■ **What the task asks**: The answer should hold only the lines from the one containing "Vereinskalender" through the one containing "विशेष विवरणहरु" in the entries below, copied exactly, without pictures.

■ **Data supplied**:
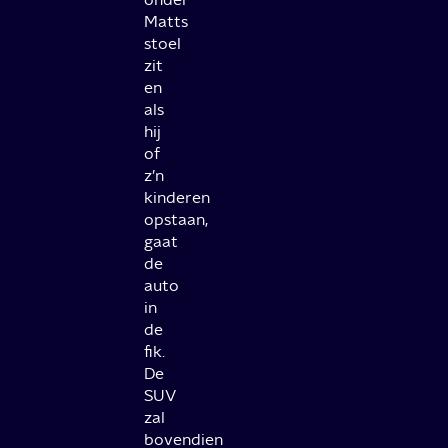
Matts
stoel
zit
en
als
hij
of
z’n
kinderen
opstaan,
gaat
de
auto
in
de
fik.
De
SUV
zal
bovendien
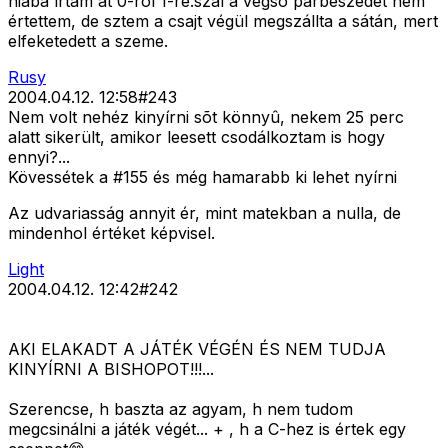
hiába írtam át 0-ról 1-re.szal a végsõ párbeszédet nem
értettem, de sztem a csajt végül megszállta a sátán, mert
elfeketedett a szeme.
Rusy
2004.04.12. 12:58
#
243
Nem volt nehéz kinyírni sõt könnyû, nekem 25 perc
alatt sikerült, amikor leesett csodálkoztam is hogy
ennyi?...
Kövessétek a #155 és még hamarabb ki lehet nyírni
Az udvariasság annyit ér, mint matekban a nulla, de
mindenhol értéket képvisel.
Light
2004.04.12. 12:42
#
242
AKI ELAKADT A JÁTÉK VÉGÉN ÉS NEM TUDJA
KINYÍRNI A BISHOPOT!!!...
Szerencse, h baszta az agyam, h nem tudom
megcsinálni a játék végét... + , h a C-hez is értek egy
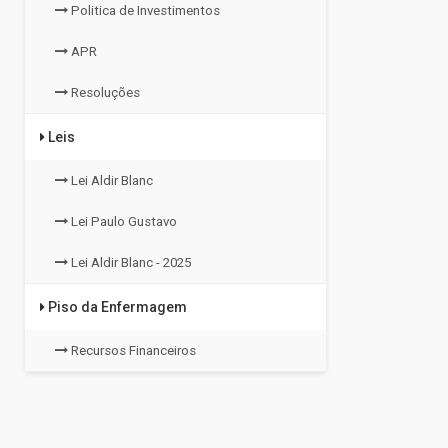
Politica de Investimentos
APR
Resoluções
Leis
Lei Aldir Blanc
Lei Paulo Gustavo
Lei Aldir Blanc - 2025
Piso da Enfermagem
Recursos Financeiros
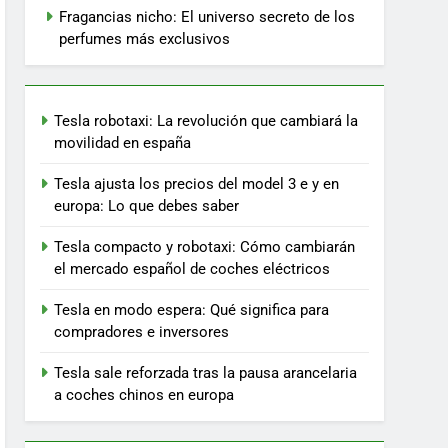
Fragancias nicho: El universo secreto de los
perfumes más exclusivos
Tesla robotaxi: La revolución que cambiará la
movilidad en españa
Tesla ajusta los precios del model 3 e y en
europa: Lo que debes saber
Tesla compacto y robotaxi: Cómo cambiarán
el mercado español de coches eléctricos
Tesla en modo espera: Qué significa para
compradores e inversores
Tesla sale reforzada tras la pausa arancelaria
a coches chinos en europa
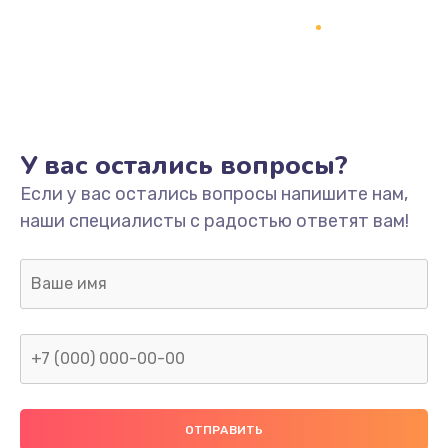
У вас остались вопросы?
Если у вас остались вопросы напишите нам,
наши специалисты с радостью ответят вам!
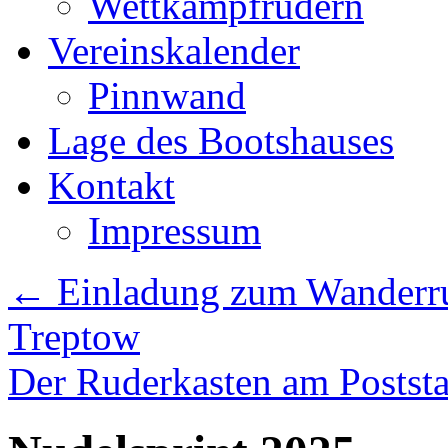
Wettkampfrudern
Vereinskalender
Pinnwand
Lage des Bootshauses
Kontakt
Impressum
←
Einladung zum Wanderrud
Treptow
Der Ruderkasten am Poststa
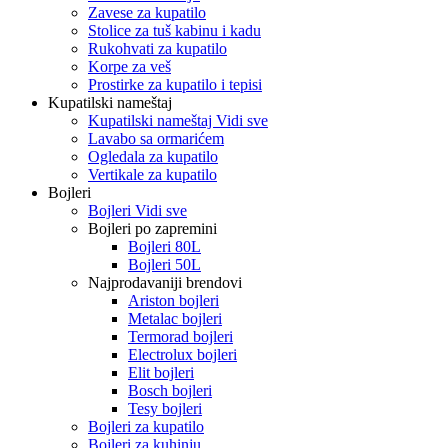
Zavese za kupatilo
Stolice za tuš kabinu i kadu
Rukohvati za kupatilo
Korpe za veš
Prostirke za kupatilo i tepisi
Kupatilski nameštaj
Kupatilski nameštaj Vidi sve
Lavabo sa ormarićem
Ogledala za kupatilo
Vertikale za kupatilo
Bojleri
Bojleri Vidi sve
Bojleri po zapremini
Bojleri 80L
Bojleri 50L
Najprodavaniji brendovi
Ariston bojleri
Metalac bojleri
Termorad bojleri
Electrolux bojleri
Elit bojleri
Bosch bojleri
Tesy bojleri
Bojleri za kupatilo
Bojleri za kuhinju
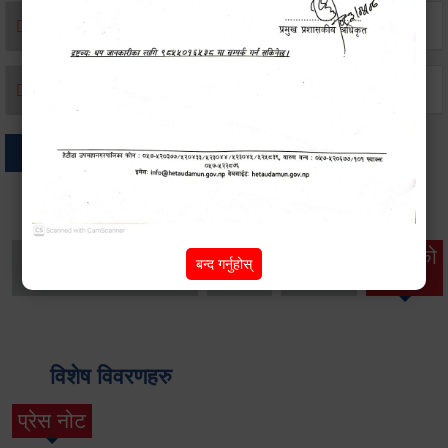
मृत्यू दर्ता
जन्म दर्ता
अन्य
थप विवरणहरु
सामाजिक सुरक्षा तथा
महिला
सूचनाको
बन्द गर्नुहोस्
वातावरण
व्यक्तिगत घटना दर्ता
विकास
हक
विशेष विवरणहरु
प्रेस नोट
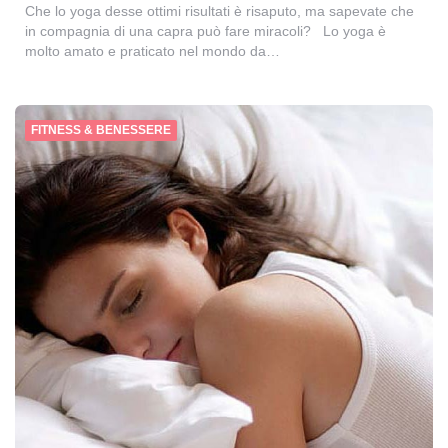
Che lo yoga desse ottimi risultati è risaputo, ma sapevate che
in compagnia di una capra può fare miracoli? Lo yoga è
molto amato e praticato nel mondo da…
FITNESS & BENESSERE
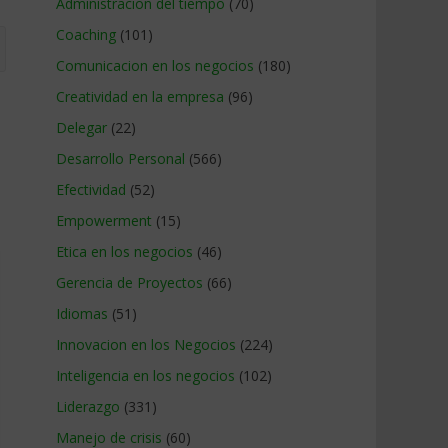
Administracion del tiempo
(70)
Coaching
(101)
Comunicacion en los negocios
(180)
Creatividad en la empresa
(96)
Delegar
(22)
Desarrollo Personal
(566)
Efectividad
(52)
Empowerment
(15)
Etica en los negocios
(46)
Gerencia de Proyectos
(66)
Idiomas
(51)
Innovacion en los Negocios
(224)
Inteligencia en los negocios
(102)
Liderazgo
(331)
Manejo de crisis
(60)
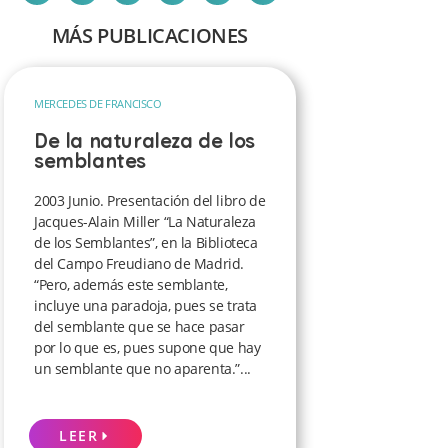
MÁS PUBLICACIONES
MERCEDES DE FRANCISCO
De la naturaleza de los
semblantes
2003 Junio. Presentación del libro de
Jacques-Alain Miller “La Naturaleza
de los Semblantes”, en la Biblioteca
del Campo Freudiano de Madrid.
“Pero, además este semblante,
incluye una paradoja, pues se trata
del semblante que se hace pasar
por lo que es, pues supone que hay
un semblante que no aparenta.”...
LEER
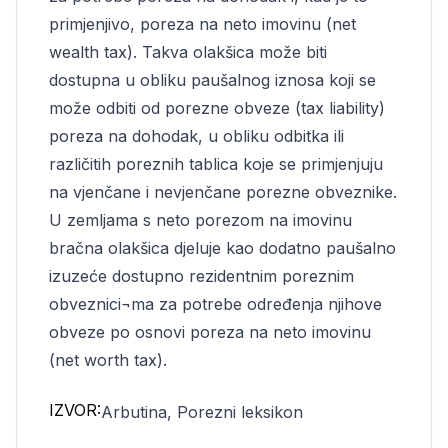
primjenjivo, poreza na neto imovinu (net
wealth tax). Takva olakšica može biti
dostupna u obliku paušalnog iznosa koji se
može odbiti od porezne obveze (tax liability)
poreza na dohodak, u obliku odbitka ili
različitih poreznih tablica koje se primjenjuju
na vjenčane i nevjenčane porezne obveznike.
U zemljama s neto porezom na imovinu
bračna olakšica djeluje kao dodatno paušalno
izuzeće dostupno rezidentnim poreznim
obveznici¬ma za potrebe određenja njihove
obveze po osnovi poreza na neto imovinu
(net worth tax).
IZVOR:
Arbutina, Porezni leksikon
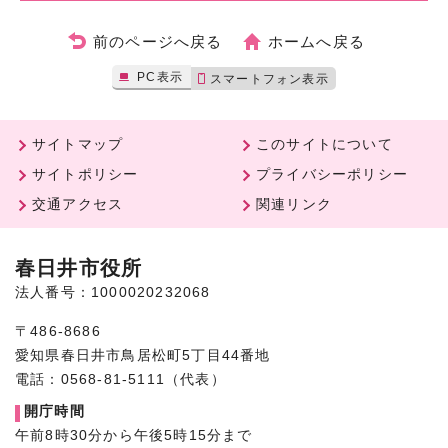
前のページへ戻る
ホームへ戻る
PC表示
スマートフォン表示
サイトマップ
このサイトについて
サイトポリシー
プライバシーポリシー
交通アクセス
関連リンク
春日井市役所
法人番号：1000020232068
〒486-8686
愛知県春日井市鳥居松町5丁目44番地
電話：0568-81-5111（代表）
開庁時間
午前8時30分から午後5時15分まで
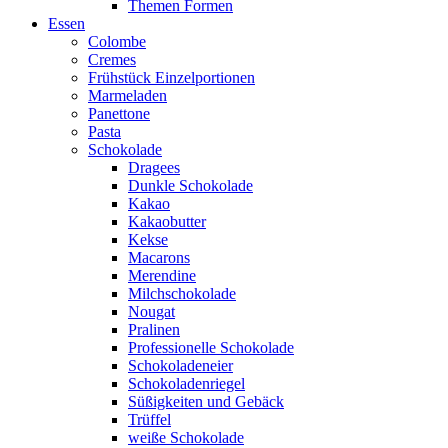
Themen Formen
Essen
Colombe
Cremes
Frühstück Einzelportionen
Marmeladen
Panettone
Pasta
Schokolade
Dragees
Dunkle Schokolade
Kakao
Kakaobutter
Kekse
Macarons
Merendine
Milchschokolade
Nougat
Pralinen
Professionelle Schokolade
Schokoladeneier
Schokoladenriegel
Süßigkeiten und Gebäck
Trüffel
weiße Schokolade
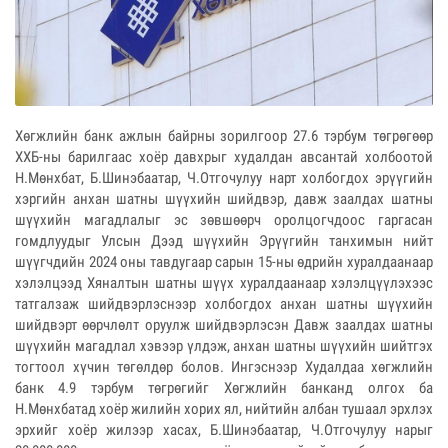
Хөгжлийн банк ажлын байрны зорилгоор 27.6 тэрбум төгрөгөөр
ХХБ-ны барилгаас хоёр давхрыг худалдан авсантай холбоотой
Н.Мөнхбат, Б.Шинэбаатар, Ч.Отгочулуу нарт холбогдох эрүүгийн
хэргийн анхан шатны шүүхийн шийдвэр, давж заалдах шатны
шүүхийн магадлалыг эс зөвшөөрч оролцогчдоос гаргасан
гомдлуудыг Улсын Дээд шүүхийн Эрүүгийн танхимын нийт
шүүгчдийн 2024 оны тавдугаар сарын 15-ны өдрийн хуралдаанаар
хэлэлцээд Хяналтын шатны шүүх хуралдаанаар хэлэлцүүлэхээс
татгалзаж шийдвэрлэснээр холбогдох анхан шатны шүүхийн
шийдвэрт өөрчлөлт оруулж шийдвэрлэсэн Давж заалдах шатны
шүүхийн магадлал хэвээр үлдэж, анхан шатны шүүхийн шийтгэх
тогтоол хүчин төгөлдөр болов. Ингэснээр Худалдаа хөгжлийн
банк 4.9 тэрбум төгрөгийг Хөгжлийн банканд олгох ба
Н.Мөнхбатад хоёр жилийн хорих ял, нийтийн албан тушаал эрхлэх
эрхийг хоёр жилээр хасах, Б.Шинэбаатар, Ч.Отгочулуу нарыг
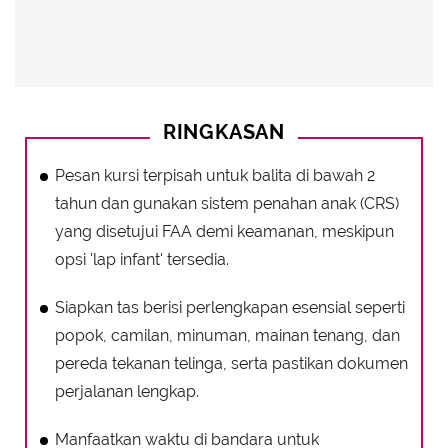
RINGKASAN
Pesan kursi terpisah untuk balita di bawah 2
tahun dan gunakan sistem penahan anak (CRS)
yang disetujui FAA demi keamanan, meskipun
opsi 'lap infant' tersedia.
Siapkan tas berisi perlengkapan esensial seperti
popok, camilan, minuman, mainan tenang, dan
pereda tekanan telinga, serta pastikan dokumen
perjalanan lengkap.
Manfaatkan waktu di bandara untuk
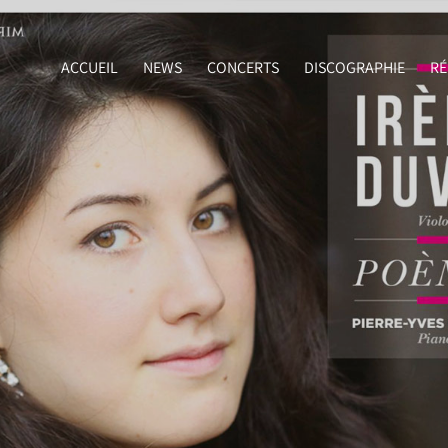
ACCUEIL
NEWS
CONCERTS
DISCOGRAPHIE
RÉ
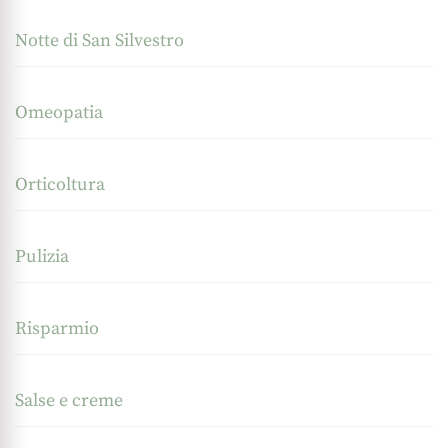
Notte di San Silvestro
Omeopatia
Orticoltura
Pulizia
Risparmio
Salse e creme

■ **Response to the exercise**:
Vereinskalender
Pinnwand
Lage des Bootshauses
Kontakt
Impressum
←
Einladung zum Wanderrud
Treptow
Der Ruderkasten am Poststa
Zavese za kupatilo
Stolice za tuš kabinu i kadu
Rukohvati za kupatilo
Korpe za veš
Prostirke za kupatilo i tepisi
Kupatilski nameštaj
Kupatilski nameštaj Vidi sve
Lavabo sa ormarićem
Ogledala za kupatilo
Vertikale za kupatilo
Bojleri
Bojleri Vidi sve
Bojleri po zapremini
Bojleri 80L
Bojleri 50L
Najprodavaniji brendovi
Ariston bojleri
Metalac bojleri
Termorad bojleri
Electrolux bojleri
Elit bojleri
Bosch bojleri
Tesy bojleri
Bojleri za kupatilo
Bojleri za kuhinju
मृत्यू दर्ता
जन्म दर्ता
अन्य
थप विवरणहरु
सामाजिक सुरक्षा तथा
महिला
सूचनाको
बन्द गर्नुहोस्
वातावरण
व्यक्तिगत घटना दर्ता
विकास
हक
विशेष विवरणहरु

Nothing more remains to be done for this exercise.